Tuesday, July 16, 2013

About Google AdSense

Google AdSense is a program run by Google Inc. that allows publishers in the Google Network of content sites to serve automatic text, image, video, or interactive media adverts that are targeted to site content and audience. These adverts are administered, sorted, and maintained by Google, and they can generate revenue on either a per-click or per-impression basis. Google beta-tested a cost-per-actionservice, but discontinued it in October 2008 in favor of a DoubleClick offering (also owned by Google).[2] In Q1 2011, Google earned US $2.43 billion ($9.71 billion annualized), or 28% of total revenue, through Google AdSense.[3]

Google uses its Internet search technology to serve advertisements based on website content, the user's geographical location, and other factors. Those wanting to advertise with Google's targeted advertisement system may enroll through Google AdWords. AdSense has become a popular company in creating and placing banner advertisements on a website, because the advertisements are less intrusive than most banners, and the content of the advertisements is often relevant to the website.
Many websites use AdSense to monetize their content; it is the most popular advertising network.[4] AdSense has been particularly important for delivering advertising revenue to small websites that do not have the resources for developing advertising sales programs and sales people to generate revenue with. To fill a website with advertisements that are relevant to the topics discussed, webmasters place a brief HTML code on the websites' pages. Websites that are content-rich have been very successful with this advertising program, as noted in a number of publisher case studies on the AdSense website. AdSense publishers may only place three ad units per page.
Some webmasters put significant effort into maximizing their own AdSense income. They do this in three ways:
  1. They use a wide range of traffic-generating techniques, including but not limited to online advertising.
  2. They build valuable content on their websites that attracts AdSense advertisements, which pay out the most when they are clicked.
  3. They use text content on their websites that encourages visitors to click on advertisements. Note that Google prohibits webmasters from using phrases like "Click on my AdSense ads" to increase click rates. The phrases accepted are "Sponsored Links" and "Advertisements".
The source of all AdSense income is the AdWords program, which in turn has a complex pricing model based on a Vickrey second price auction. AdSense commands an advertiser to submit a sealed bid (i.e., a bid not observable by competitors). Additionally, for any given click received, advertisers only pay one bid increment above the second-highest bid. Google currently shares 68% of revenue generated by AdSense with content network partners, and 51% of revenue generated by AdSense with AdSense for Search partners.[5]

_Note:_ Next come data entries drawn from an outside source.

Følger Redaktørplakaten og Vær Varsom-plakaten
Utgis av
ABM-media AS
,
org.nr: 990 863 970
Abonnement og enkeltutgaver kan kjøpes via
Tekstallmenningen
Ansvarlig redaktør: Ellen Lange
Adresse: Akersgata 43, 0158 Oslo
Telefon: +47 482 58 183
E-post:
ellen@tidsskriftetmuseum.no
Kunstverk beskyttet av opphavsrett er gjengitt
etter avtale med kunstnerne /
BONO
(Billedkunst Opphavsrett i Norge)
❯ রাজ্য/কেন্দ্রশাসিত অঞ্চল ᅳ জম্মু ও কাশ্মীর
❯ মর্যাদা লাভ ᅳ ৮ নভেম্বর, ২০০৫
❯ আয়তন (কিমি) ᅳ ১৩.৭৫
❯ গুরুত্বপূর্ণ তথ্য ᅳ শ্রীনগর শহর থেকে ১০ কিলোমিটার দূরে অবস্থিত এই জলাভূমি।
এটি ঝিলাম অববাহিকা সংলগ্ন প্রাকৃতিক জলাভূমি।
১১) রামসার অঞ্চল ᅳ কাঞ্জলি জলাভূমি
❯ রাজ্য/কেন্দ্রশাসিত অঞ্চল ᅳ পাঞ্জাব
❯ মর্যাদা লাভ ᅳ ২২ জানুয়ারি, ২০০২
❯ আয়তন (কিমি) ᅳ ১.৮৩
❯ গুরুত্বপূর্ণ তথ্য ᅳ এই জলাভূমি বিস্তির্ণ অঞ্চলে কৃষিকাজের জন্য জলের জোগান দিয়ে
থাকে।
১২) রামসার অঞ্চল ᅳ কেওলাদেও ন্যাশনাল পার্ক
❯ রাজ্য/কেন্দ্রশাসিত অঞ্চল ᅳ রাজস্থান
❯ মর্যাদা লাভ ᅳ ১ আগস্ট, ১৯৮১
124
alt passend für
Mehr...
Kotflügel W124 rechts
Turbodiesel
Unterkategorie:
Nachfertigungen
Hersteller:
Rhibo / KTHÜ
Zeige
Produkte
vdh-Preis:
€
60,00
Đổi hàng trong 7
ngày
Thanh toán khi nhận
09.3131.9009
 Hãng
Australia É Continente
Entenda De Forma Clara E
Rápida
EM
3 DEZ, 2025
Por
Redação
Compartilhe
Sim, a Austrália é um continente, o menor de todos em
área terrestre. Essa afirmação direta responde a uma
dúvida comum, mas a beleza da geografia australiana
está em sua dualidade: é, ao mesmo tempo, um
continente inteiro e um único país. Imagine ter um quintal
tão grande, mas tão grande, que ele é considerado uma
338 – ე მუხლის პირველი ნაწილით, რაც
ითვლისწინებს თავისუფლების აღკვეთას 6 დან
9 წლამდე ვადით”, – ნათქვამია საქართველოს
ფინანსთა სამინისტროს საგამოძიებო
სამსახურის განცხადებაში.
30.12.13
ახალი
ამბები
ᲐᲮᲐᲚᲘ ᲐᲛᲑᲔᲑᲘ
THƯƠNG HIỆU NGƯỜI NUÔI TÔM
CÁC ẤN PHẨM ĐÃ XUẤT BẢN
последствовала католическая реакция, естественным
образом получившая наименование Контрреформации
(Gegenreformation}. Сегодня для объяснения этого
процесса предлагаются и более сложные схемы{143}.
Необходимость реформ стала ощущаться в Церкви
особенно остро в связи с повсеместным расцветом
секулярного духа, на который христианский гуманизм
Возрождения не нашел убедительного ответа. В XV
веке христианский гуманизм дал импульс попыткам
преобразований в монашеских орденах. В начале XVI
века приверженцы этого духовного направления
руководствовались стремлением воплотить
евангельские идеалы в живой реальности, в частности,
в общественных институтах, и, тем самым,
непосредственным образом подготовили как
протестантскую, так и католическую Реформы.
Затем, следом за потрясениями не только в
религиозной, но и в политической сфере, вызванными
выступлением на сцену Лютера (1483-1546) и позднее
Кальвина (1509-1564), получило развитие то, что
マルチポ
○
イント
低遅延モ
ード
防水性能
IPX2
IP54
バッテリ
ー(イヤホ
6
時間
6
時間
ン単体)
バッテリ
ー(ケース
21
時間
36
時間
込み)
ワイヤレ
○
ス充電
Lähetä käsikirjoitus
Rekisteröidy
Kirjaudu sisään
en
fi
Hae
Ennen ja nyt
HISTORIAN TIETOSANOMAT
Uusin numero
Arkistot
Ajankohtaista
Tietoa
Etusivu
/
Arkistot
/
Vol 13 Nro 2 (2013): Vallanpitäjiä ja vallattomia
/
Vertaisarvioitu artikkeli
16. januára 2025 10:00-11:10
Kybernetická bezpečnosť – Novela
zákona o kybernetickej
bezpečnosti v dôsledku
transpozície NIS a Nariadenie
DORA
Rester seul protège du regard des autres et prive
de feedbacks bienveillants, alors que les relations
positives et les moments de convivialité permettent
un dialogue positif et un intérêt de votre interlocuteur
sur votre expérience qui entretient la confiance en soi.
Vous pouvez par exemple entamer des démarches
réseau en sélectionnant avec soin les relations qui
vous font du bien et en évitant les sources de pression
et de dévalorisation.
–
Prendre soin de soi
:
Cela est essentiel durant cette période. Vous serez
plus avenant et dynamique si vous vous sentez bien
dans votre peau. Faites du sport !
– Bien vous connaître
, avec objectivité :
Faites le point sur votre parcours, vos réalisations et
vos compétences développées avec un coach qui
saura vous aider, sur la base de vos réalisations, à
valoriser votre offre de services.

Oingo, Inc., a privately held company located in Los Angeles, was started in 1998 by Gilad Elbaz and Adam Weissman. Oingo developed a proprietary search algorithm that was based on word meanings and built upon an underlying lexicon called WordNet, which was developed over the previous 15 years by researchers at Princeton University, led by George Miller.[6]
Oingo changed its name to Applied Semantics in 2001,[7] which was later acquired by Google in April 2003.[8]

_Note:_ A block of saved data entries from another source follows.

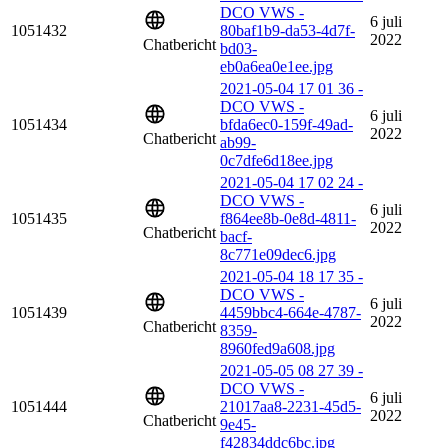
DCO VWS -
6 juli
1051432
80baf1b9-da53-4d7f-
2022
Chatbericht
bd03-
eb0a6ea0e1ee.jpg
2021-05-04 17 01 36 -
DCO VWS -
6 juli
1051434
bfda6ec0-159f-49ad-
2022
Chatbericht
ab99-
0c7dfe6d18ee.jpg
2021-05-04 17 02 24 -
DCO VWS -
6 juli
1051435
f864ee8b-0e8d-4811-
2022
Chatbericht
bacf-
8c771e09dec6.jpg
2021-05-04 18 17 35 -
DCO VWS -
6 juli
1051439
4459bbc4-664e-4787-
2022
Chatbericht
8359-
8960fed9a608.jpg
2021-05-05 08 27 39 -
DCO VWS -
6 juli
1051444
21017aa8-2231-45d5-
2022
Chatbericht
9e45-
f42834ddc6bc.jpg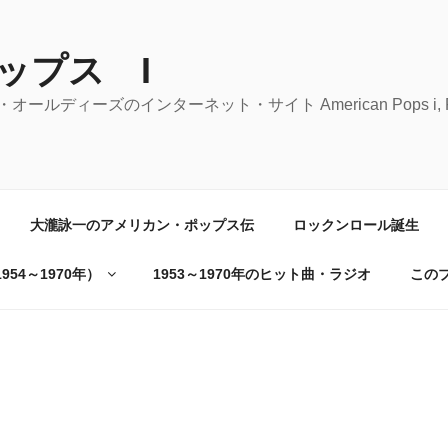
ップス I
ーズのインターネット・サイト American Pops i, Rock 'n' 
大瀧詠一のアメリカン・ポップス伝
ロックンロール誕生
54～1970年）
1953～1970年のヒット曲・ラジオ
この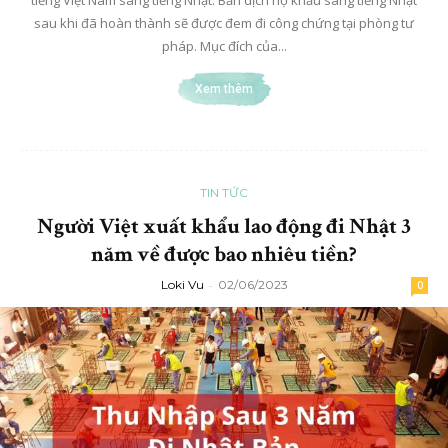
sau khi đã hoàn thành sẽ được đem đi công chứng tại phòng tư
pháp. Mục đích của...
Xem thêm
TIN TỨC
Người Việt xuất khẩu lao động đi Nhật 3
năm về được bao nhiêu tiền?
Loki Vu
-
02/06/2023
0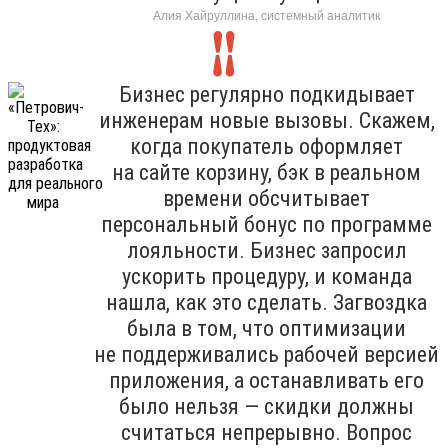
Алия Хайруллина, системный аналитик
Бизнес регулярно подкидывает
инженерам новые вызовы. Скажем,
когда покупатель оформляет
на сайте корзину, бэк в реальном
времени обсчитывает
персональный бонус по программе
лояльности. Бизнес запросил
ускорить процедуру, и команда
нашла, как это сделать. Загвоздка
была в том, что оптимизации
не поддерживались рабочей версией
приложения, а останавливать его
было нельзя — скидки должны
считаться непрерывно. Вопрос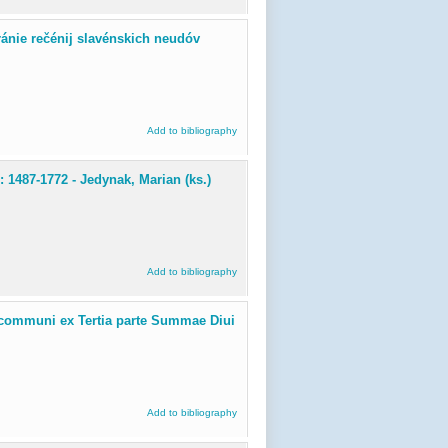
obránie rečénij slavénskich neudóv
Add to bibliography
: 1487-1772 - Jedynak, Marian (ks.)
Add to bibliography
 communi ex Tertia parte Summae Diui
Add to bibliography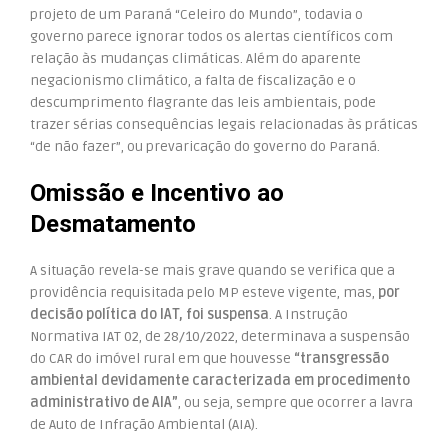
projeto de um Paraná “Celeiro do Mundo”, todavia o
governo parece ignorar todos os alertas científicos com
relação às mudanças climáticas. Além do aparente
negacionismo climático, a falta de fiscalização e o
descumprimento flagrante das leis ambientais, pode
trazer sérias consequências legais relacionadas às práticas
“de não fazer”, ou prevaricação do governo do Paraná.
Omissão e Incentivo ao
Desmatamento
A situação revela-se mais grave quando se verifica que a
providência requisitada pelo MP esteve vigente, mas,
por
decisão política do IAT, foi suspensa
. A Instrução
Normativa IAT 02, de 28/10/2022, determinava a suspensão
do CAR do imóvel rural em que houvesse
“transgressão
ambiental devidamente caracterizada em procedimento
administrativo de AIA”
, ou seja, sempre que ocorrer a lavra
de Auto de Infração Ambiental (AIA).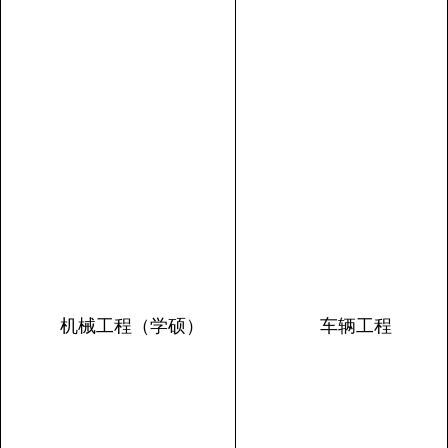
机械工程（学硕）
车辆工程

Google launched its AdSense program in March 2003 and made it public in June of that year. Some advertisers complained that AdSense yielded worse results than AdWords, since it served ads that related contextually to the content on a web page and that content was less likely to be related to a user's commercial desires than search results. For example, someone browsing a blog dedicated to flowers was less likely to be interested in ordering flowers than someone searching for terms related to flowers. As a result, in 2004 Google allowed its advertisers to opt out of the AdSense network.[9]
By early 2005 AdSense accounted for an estimated 15 percent of Google's total revenues.[9]
In 2009, Google AdSense announced that it would now be offering new features, including the ability to "enable multiple networks to display ads".
In February 2010, Google AdSense started using search history in contextual matching to offer more relevant ads.[10]